**WORK TO COMPLETE:**
Starting at the line containing "на удаленном рабочем месте в родильном доме" and ending at the line containing "sadece birinci kalite", transcribe the listing below exactly. Keep both end lines, skip the pictures, and copy nothing else.

*** Opening of AVAILABLE DATA ***

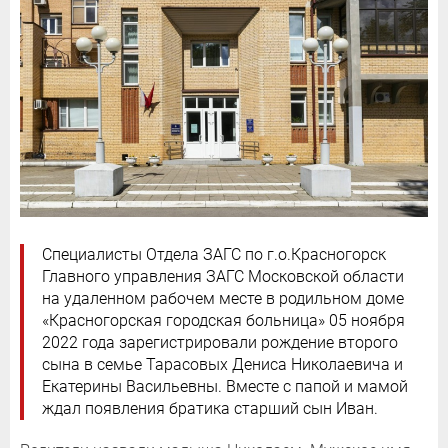
Специалисты Отдела ЗАГС по г.о.Красногорск
Главного управления ЗАГС Московской области
на удаленном рабочем месте в родильном доме
«Красногорская городская больница» 05 ноября
2022 года зарегистрировали рождение второго
сына в семье Тарасовых Дениса Николаевича и
Екатерины Васильевны. Вместе с папой и мамой
ждал появления братика старший сын Иван.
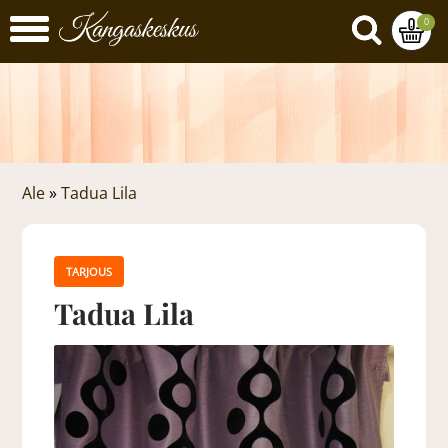
0
Ale
»
Tadua Lila
TARJOUS
Tadua Lila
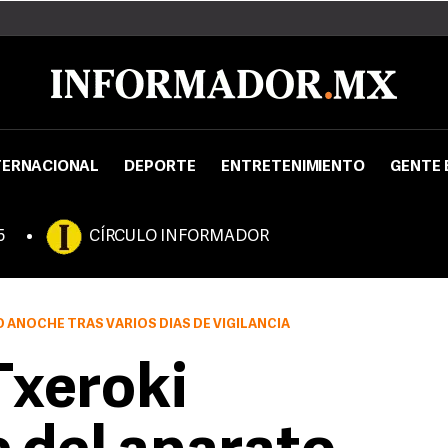
TERNACIONAL
DEPORTE
ENTRETENIMIENTO
GENTE 
5
CÍRCULO INFORMADOR
Ó ANOCHE TRAS VARIOS DÍAS DE VIGILANCIA
Txeroki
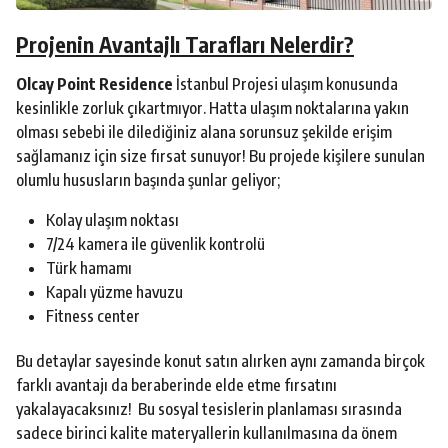
Projenin Avantajlı Tarafları Nelerdir?
Olcay Point Residence
İstanbul Projesi ulaşım konusunda
kesinlikle zorluk çıkartmıyor. Hatta ulaşım noktalarına yakın
olması sebebi ile dilediğiniz alana sorunsuz şekilde erişim
sağlamanız için size fırsat sunuyor! Bu projede kişilere sunulan
olumlu hususların başında şunlar geliyor;
Kolay ulaşım noktası
7/24 kamera ile güvenlik kontrolü
Türk hamamı
Kapalı yüzme havuzu
Fitness center
Bu detaylar sayesinde konut satın alırken aynı zamanda birçok
farklı avantajı da beraberinde elde etme fırsatını
yakalayacaksınız! Bu sosyal tesislerin planlaması sırasında
sadece birinci kalite materyallerin kullanılmasına da önem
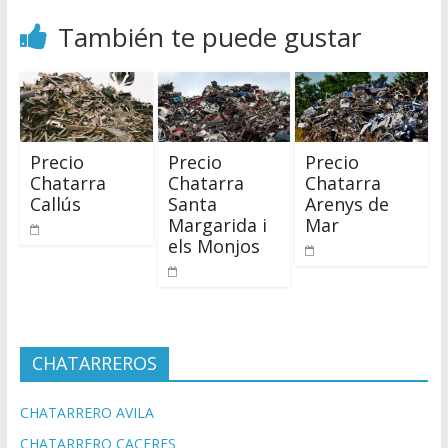
También te puede gustar
Precio
Precio
Precio
Chatarra
Chatarra
Chatarra
Callús
Santa
Arenys de
Margarida i
Mar
els Monjos
CHATARREROS
CHATARRERO AVILA
CHATARRERO CACERES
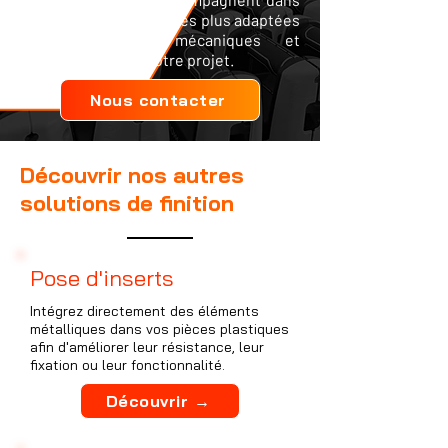
le choix des solutions les plus adaptées
aux contraintes mécaniques et
fonctionnelles de votre projet.
Nous contacter
Découvrir nos autres
solutions de finition
Pose d'inserts
Intégrez directement des éléments
métalliques dans vos pièces plastiques
afin d'améliorer leur résistance, leur
fixation ou leur fonctionnalité.
Découvrir →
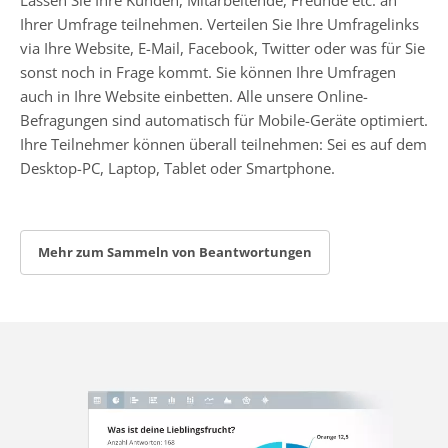
Ihrer Umfrage teilnehmen. Verteilen Sie Ihre Umfragelinks
via Ihre Website, E-Mail, Facebook, Twitter oder was für Sie
sonst noch in Frage kommt. Sie können Ihre Umfragen
auch in Ihre Website einbetten. Alle unsere Online-
Befragungen sind automatisch für Mobile-Geräte optimiert.
Ihre Teilnehmer können überall teilnehmen: Sei es auf dem
Desktop-PC, Laptop, Tablet oder Smartphone.
Mehr zum Sammeln von Beantwortungen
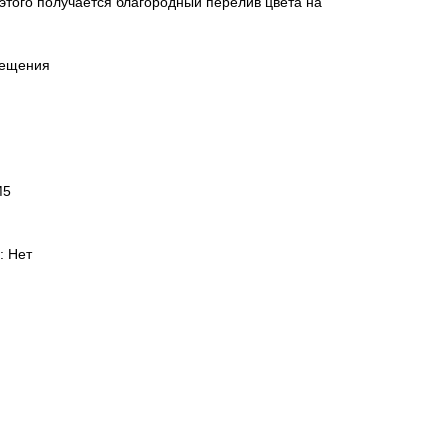
 этого получается благородный перелив цвета на
мещения
М5
: Нет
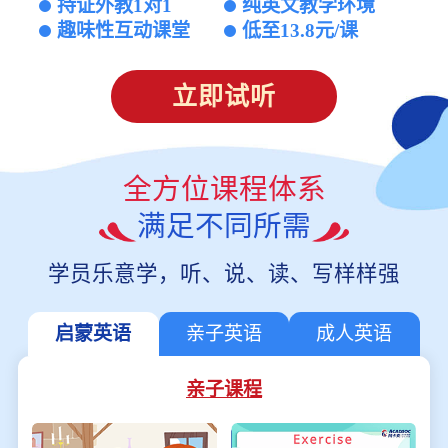
持证外教1对1
纯英文教学环境
趣味性互动课堂
低至13.8元/课
立即试听
全方位课程体系
满足不同所需
学员乐意学，听、说、读、写样样强
启蒙英语
亲子英语
成人英语
亲子课程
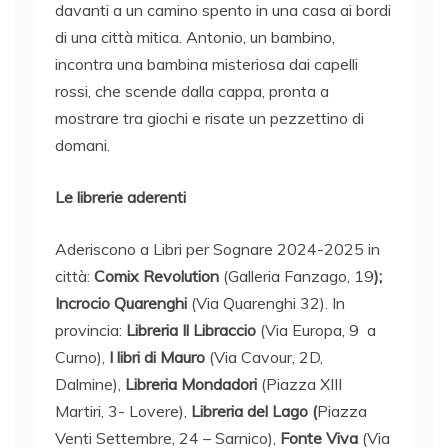
davanti a un camino spento in una casa ai bordi
di una città mitica. Antonio, un bambino,
incontra una bambina misteriosa dai capelli
rossi, che scende dalla cappa, pronta a
mostrare tra giochi e risate un pezzettino di
domani.
Le librerie aderenti
Aderiscono a Libri per Sognare 2024-2025 in
città:
Comix Revolution
(Galleria Fanzago, 19
);
Incrocio Quarenghi
(Via Quarenghi 32).
In
provincia:
Libreria Il Libraccio
(Via Europa, 9 a
Curno),
I libri di Mauro
(Via Cavour, 2D,
Dalmine),
Libreria Mondadori
(Piazza XIII
Martiri, 3- Lovere),
Libreria del Lago (
Piazza
Venti Settembre, 24 – Sarnico),
Fonte Viva
(Via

*** Close of AVAILABLE DATA ***

**RESPONSE TO THE TASK:**
на удаленном рабочем месте в родильном доме
«Красногорская городская больница» 05 ноября
2022 года зарегистрировали рождение второго
сына в семье Тарасовых Дениса Николаевича и
Екатерины Васильевны. Вместе с папой и мамой
ждал появления братика старший сын Иван.
0
Ale
»
Tadua Lila
TARJOUS
Tadua Lila
TERNACIONAL
DEPORTE
ENTRETENIMIENTO
GENTE 
5
CÍRCULO INFORMADOR
Ó ANOCHE TRAS VARIOS DÍAS DE VIGILANCIA
Txeroki
Projenin Avantajlı Tarafları Nelerdir?
Olcay Point Residence
İstanbul Projesi ulaşım konusunda
kesinlikle zorluk çıkartmıyor. Hatta ulaşım noktalarına yakın
olması sebebi ile dilediğiniz alana sorunsuz şekilde erişim
sağlamanız için size fırsat sunuyor! Bu projede kişilere sunulan
olumlu hususların başında şunlar geliyor;
Kolay ulaşım noktası
7/24 kamera ile güvenlik kontrolü
Türk hamamı
Kapalı yüzme havuzu
Fitness center
Bu detaylar sayesinde konut satın alırken aynı zamanda birçok
farklı avantajı da beraberinde elde etme fırsatını
yakalayacaksınız! Bu sosyal tesislerin planlaması sırasında
sadece birinci kalite materyallerin kullanılmasına da önem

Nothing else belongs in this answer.